Creating an ad-hoc job in Cloudera Data Engineering

Ad-hoc runs mimic the behavior of the traditional spark-submit or a single execution of an Airflow DAG, where the job runs once. These runs will not establish a permanent job definition. You can use the ad-hoc job runs for log analysis and future reference.

Before you begin

  • Ensure that you have a Virtual Cluster that is ready to use.
  1. In the Cloudera Data Platform (CDP) console, click the Data Engineering tile. The Home page displays.
  2. Click See More under Deploy and select Ad-Hoc Run. The Create an Ad-Hoc Spark Job dialog box is displayed.
  3. Select a Virtual Cluster.
  4. Enter a Job Name.
  5. In the Select Application Files drop-down list, select Resource and upload or select the resource or URL and enter the URL that contains the file or Repository and select a file from the repository and the file will be automatically added to the job.
  6. Enter a Main Class.
  7. Enter Arguments and Configurations.
  8. Select a Python Environment.
  9. Select a Data Connector.
Steps for advanced options

You can upload additional files, customize the number of executors, drivers, executor cores, and memory.

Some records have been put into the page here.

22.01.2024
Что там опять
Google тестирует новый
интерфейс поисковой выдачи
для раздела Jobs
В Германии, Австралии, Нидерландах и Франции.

  1. Upload files and resources.
  2. Configure Compute options.
  3. Set an option for Log Level.
  4. Click Enable GPU Accelerations checkbox to enable the GPU acceleration and configure selectors and tolerations if you want to run the job on specific GPU nodes.
  5. Click Create and Run.
  1. In the Cloudera Data Platform (CDP) console, click the Data Engineering tile. The Home page displays.
  2. In the Jobs section under Airflow, and click Ad-hoc Run.
  3. Select a Virtual Cluster.
  4. Enter a Job Name.
  5. Upload a DAG file.
  6. Click Create and Run.